The victims’ names were listed on a chalkboard inside the cavernous hangar where an unlikely nonprofit organization called Skateistan, established here five years ago, melds skateboarding, the arts and education for some of Afghanistan’s poorest children.
No coalition troops or foreigners were killed in Saturday’s attack, but the loss of the children has resonated among Americans and other Westerners. These, after all, were the very sort of children that the 11-year war has been waged to protect and uplift.
The children supported their families by selling chewing gum, scarves and trinkets to military personnel, diplomats and aid workers in Kabul’s well-fortified international zone. Some called them beggars and urchins, but at Skateistan they were success stories.
“They were all my students — Khorshid, Nawaz, Mohammed Esa, Parwana,” Skateistan education coordinator Benafsha Tasmim, her voice catching and eyes moist, said Thursday. She recalled how the children, ranging in age from 8 to 17, bonded over a distinctly American sport in a country savaged by an Islamist insurgency.
“Most of these kids spend all their days on the street,” said Tasmim, 23, who has a degree in psychology. “Here they made a little society for themselves.”

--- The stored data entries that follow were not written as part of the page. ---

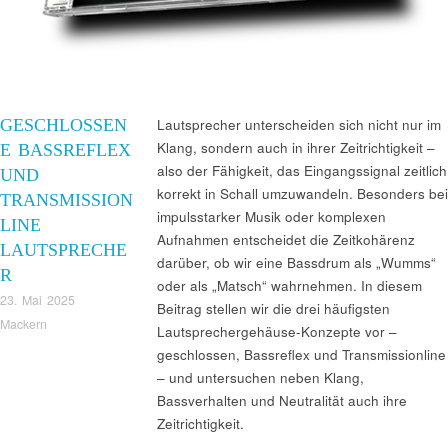
GESCHLOSSEN
Lautsprecher unterscheiden sich nicht nur im
Klang, sondern auch in ihrer Zeitrichtigkeit –
E BASSREFLEX
also der Fähigkeit, das Eingangssignal zeitlich
UND
korrekt in Schall umzuwandeln. Besonders bei
TRANSMISSION
impulsstarker Musik oder komplexen
LINE
Aufnahmen entscheidet die Zeitkohärenz
LAUTSPRECHE
darüber, ob wir eine Bassdrum als „Wumms“
R
oder als „Matsch“ wahrnehmen. In diesem
23. Mai 2025
Beitrag stellen wir die drei häufigsten
Mackern
Lautsprechergehäuse-Konzepte vor –
geschlossen, Bassreflex und Transmissionline
– und untersuchen neben Klang,
Bassverhalten und Neutralität auch ihre
Zeitrichtigkeit.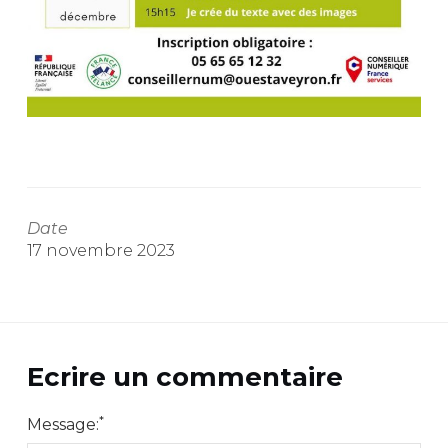
Date
17 novembre 2023
Ecrire un commentaire
*
Message: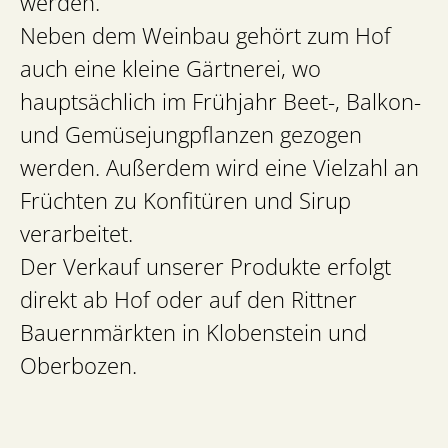
werden.
Neben dem Weinbau gehört zum Hof
auch eine kleine Gärtnerei, wo
hauptsächlich im Frühjahr Beet-, Balkon-
und Gemüsejungpflanzen gezogen
werden. Außerdem wird eine Vielzahl an
Früchten zu Konfitüren und Sirup
verarbeitet.
Der Verkauf unserer Produkte erfolgt
direkt ab Hof oder auf den Rittner
Bauernmärkten in Klobenstein und
Oberbozen.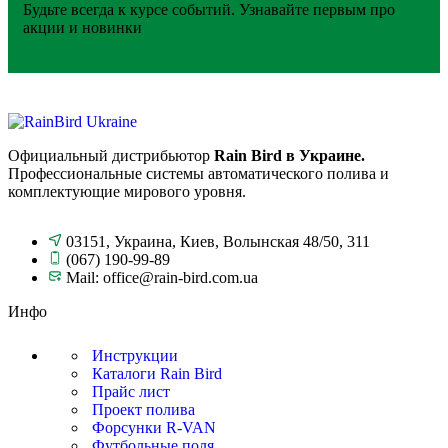
Будьте всегда к курсе событий. Узнавайте первым про
акции и новинки
Официальный дистрибьютор
Rain Bird в Украине.
Профессиональные системы автоматического полива и
комплектующие мирового уровня.
03151, Украина, Киев, Волынская 48/50, 311
(067) 190-99-89
Mail: office@rain-bird.com.ua
Инфо
Инструкции
Каталоги Rain Bird
Прайс лист
Проект полива
Форсунки R-VAN
Футбольные поля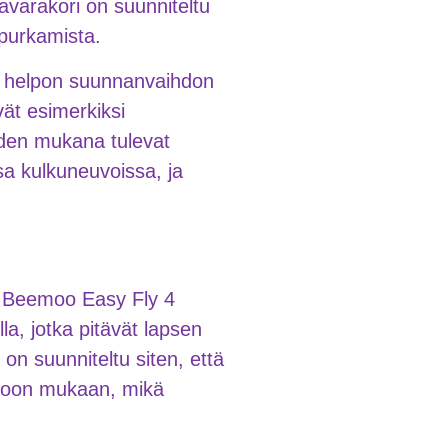
Tavarakori on suunniteltu
 purkamista.
aa helpon suunnanvaihdon
vät esimerkiksi
taiden mukana tulevat
ssa kulkuneuvoissa, ja
ja Beemoo Easy Fly 4
la, jotka pitävät lapsen
on suunniteltu siten, että
n koon mukaan, mikä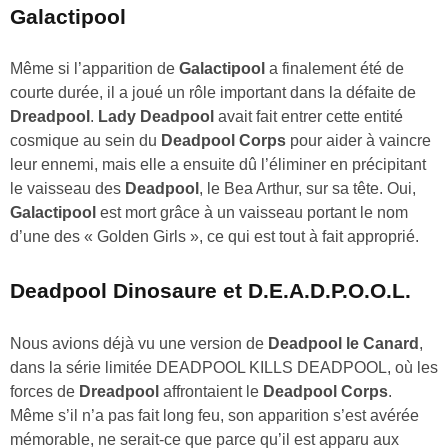
Galactipool
Même si l’apparition de
Galactipool
a finalement été de
courte durée, il a joué un rôle important dans la défaite de
Dreadpool
.
Lady Deadpool
avait fait entrer cette entité
cosmique au sein du
Deadpool Corps
pour aider à vaincre
leur ennemi, mais elle a ensuite dû l’éliminer en précipitant
le vaisseau des
Deadpool
, le Bea Arthur, sur sa tête. Oui,
Galactipool
est mort grâce à un vaisseau portant le nom
d’une des « Golden Girls », ce qui est tout à fait approprié.
Deadpool Dinosaure et D.E.A.D.P.O.O.L.
Nous avions déjà vu une version de
Deadpool le Canard
,
dans la série limitée DEADPOOL KILLS DEADPOOL, où les
forces de
Dreadpool
affrontaient le
Deadpool Corps
.
Même s’il n’a pas fait long feu, son apparition s’est avérée
mémorable, ne serait-ce que parce qu’il est apparu aux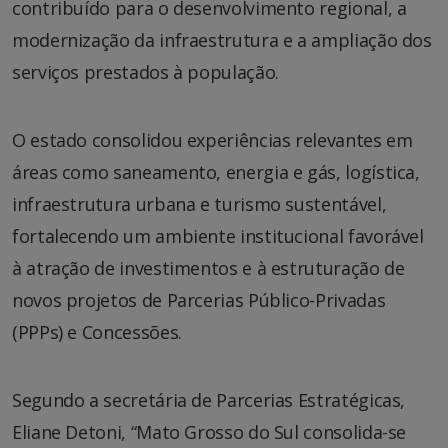
contribuído para o desenvolvimento regional, a
modernização da infraestrutura e a ampliação dos
serviços prestados à população.
O estado consolidou experiências relevantes em
áreas como saneamento, energia e gás, logística,
infraestrutura urbana e turismo sustentável,
fortalecendo um ambiente institucional favorável
à atração de investimentos e à estruturação de
novos projetos de Parcerias Público-Privadas
(PPPs) e Concessões.
Segundo a secretária de Parcerias Estratégicas,
Eliane Detoni, “Mato Grosso do Sul consolida-se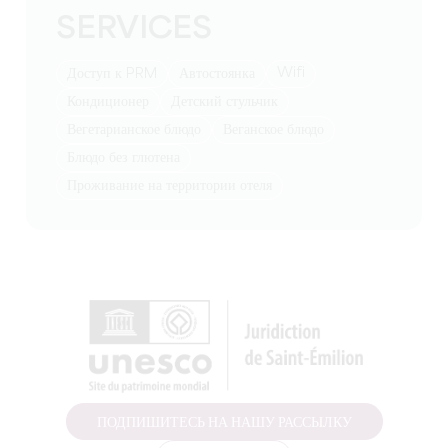
SERVICES
Wifi
Доступ к PRM
Автостоянка
Кондиционер
Детский стульчик
Вегетарианское блюдо
Веганское блюдо
Блюдо без глютена
Проживание на территории отеля
ПОДПИШИТЕСЬ НА НАШУ РАССЫЛКУ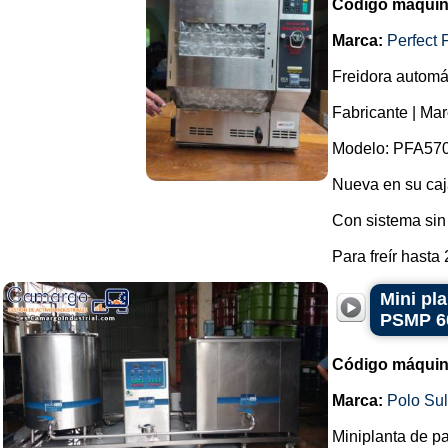
Código máquin
Marca:
Perfect 
Freidora automát
Fabricante | Mar
Modelo: PFA570
Nueva en su caja
Con sistema sin 
Para freír hasta
Mini pl
PSMP 6
Código máquin
Marca:
Polo Su
Miniplanta de pa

Skating wasn’t just about fun: It built the children’s self-confidence. And Skateistan, founded by an Australian skateboarder and now operating in several other nations, exposed them to a world of new ideas, where education mattered and boys and girls were equals.
“It gave them goals,” Tasmim said. “It gave them hope for the future.”
On Saturday, the forces of progressive and regressive Afghanistan collided on a street that houses embassies, intelligence services and other foreign outposts. An intruder — a boy of 14 or 15, carrying a backpack — made his way onto the turf held by the scrappy Skateistan crew.
The Taliban later asserted responsibility for dispatching the bomber, but claimed that he was much older. Kabul police said Thursday that they believe he was almost 16,
but they did not release his identity and had not determined his target.
Accounts vary about what happened that morning, but by most tellings there was an altercation. The street children thought the boy was horning in on their vending business. During the ensuing tussle, he detonated his explosives — about 150 feet from the blast-wall-protected headquarters of the NATO-backed International Security Assistance Force.